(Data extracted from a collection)
· · · · · · ·
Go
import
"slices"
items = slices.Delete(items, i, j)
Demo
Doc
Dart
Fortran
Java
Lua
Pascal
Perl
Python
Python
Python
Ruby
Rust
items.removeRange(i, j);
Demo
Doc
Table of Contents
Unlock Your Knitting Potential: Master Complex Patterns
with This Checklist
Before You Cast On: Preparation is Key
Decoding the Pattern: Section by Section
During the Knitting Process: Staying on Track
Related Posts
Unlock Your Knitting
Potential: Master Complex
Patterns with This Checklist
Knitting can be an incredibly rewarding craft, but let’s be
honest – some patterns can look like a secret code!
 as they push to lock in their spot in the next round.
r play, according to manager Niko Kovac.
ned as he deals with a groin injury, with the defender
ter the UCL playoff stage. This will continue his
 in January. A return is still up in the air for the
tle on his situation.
· · · · · · ·
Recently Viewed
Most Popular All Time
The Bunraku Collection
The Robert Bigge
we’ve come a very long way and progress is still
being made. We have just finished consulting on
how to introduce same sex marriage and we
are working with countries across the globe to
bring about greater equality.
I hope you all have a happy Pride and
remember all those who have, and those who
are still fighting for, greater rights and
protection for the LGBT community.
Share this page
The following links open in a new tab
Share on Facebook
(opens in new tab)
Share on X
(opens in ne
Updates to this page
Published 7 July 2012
· · · · · · ·
◆ **Exercise aim**
The expected answer is an exact copy of the lines above, beginning at the line with "how to introduce same sex marriage and we" and ending at the line with "The following links open in a new tab", with both ends in.

◆ **Your response**
how to introduce same sex marriage and we
are working with countries across the globe to
bring about greater equality.
I hope you all have a happy Pride and
remember all those who have, and those who
are still fighting for, greater rights and
protection for the LGBT community.
Share this page
The following links open in a new tab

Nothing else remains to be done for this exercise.